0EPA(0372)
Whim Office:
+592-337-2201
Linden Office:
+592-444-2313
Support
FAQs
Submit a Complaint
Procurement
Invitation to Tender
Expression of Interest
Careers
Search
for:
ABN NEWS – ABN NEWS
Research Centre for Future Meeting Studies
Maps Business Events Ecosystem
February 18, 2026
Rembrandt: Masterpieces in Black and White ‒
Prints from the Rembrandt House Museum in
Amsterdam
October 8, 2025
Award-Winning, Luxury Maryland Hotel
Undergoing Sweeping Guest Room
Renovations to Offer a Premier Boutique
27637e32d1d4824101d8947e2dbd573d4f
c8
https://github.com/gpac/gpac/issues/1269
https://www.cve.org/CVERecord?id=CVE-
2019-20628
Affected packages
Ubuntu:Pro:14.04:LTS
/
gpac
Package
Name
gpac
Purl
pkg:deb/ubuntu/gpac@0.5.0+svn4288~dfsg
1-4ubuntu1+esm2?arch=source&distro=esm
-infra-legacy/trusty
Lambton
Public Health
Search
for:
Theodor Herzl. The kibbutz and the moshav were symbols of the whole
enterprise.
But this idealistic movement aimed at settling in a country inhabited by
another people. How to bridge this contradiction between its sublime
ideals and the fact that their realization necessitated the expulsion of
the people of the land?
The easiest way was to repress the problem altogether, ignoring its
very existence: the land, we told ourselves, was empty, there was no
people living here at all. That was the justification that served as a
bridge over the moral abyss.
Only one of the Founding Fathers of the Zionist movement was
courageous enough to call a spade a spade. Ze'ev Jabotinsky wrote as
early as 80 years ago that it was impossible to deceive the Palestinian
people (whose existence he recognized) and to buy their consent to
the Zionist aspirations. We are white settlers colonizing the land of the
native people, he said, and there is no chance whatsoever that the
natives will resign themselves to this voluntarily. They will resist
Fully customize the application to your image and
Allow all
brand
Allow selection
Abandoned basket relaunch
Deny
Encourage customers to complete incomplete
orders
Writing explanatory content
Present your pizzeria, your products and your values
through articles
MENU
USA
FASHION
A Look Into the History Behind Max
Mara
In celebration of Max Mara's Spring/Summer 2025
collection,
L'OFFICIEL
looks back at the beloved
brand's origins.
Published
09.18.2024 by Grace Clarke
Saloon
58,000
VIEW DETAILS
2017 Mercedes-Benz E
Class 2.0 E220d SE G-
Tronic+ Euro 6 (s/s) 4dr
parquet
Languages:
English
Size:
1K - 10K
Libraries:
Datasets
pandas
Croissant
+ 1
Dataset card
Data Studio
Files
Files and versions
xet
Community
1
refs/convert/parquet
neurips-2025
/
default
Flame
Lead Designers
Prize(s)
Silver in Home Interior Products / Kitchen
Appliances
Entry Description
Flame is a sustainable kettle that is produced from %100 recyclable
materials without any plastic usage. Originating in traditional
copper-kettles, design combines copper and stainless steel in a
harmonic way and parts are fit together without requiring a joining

TASK TO CARRY OUT: Copy out every line of the data that includes the word "https".

SOLUTION TO THIS EXERCISE:
https://github.com/gpac/gpac/issues/1269
https://www.cve.org/CVERecord?id=CVE-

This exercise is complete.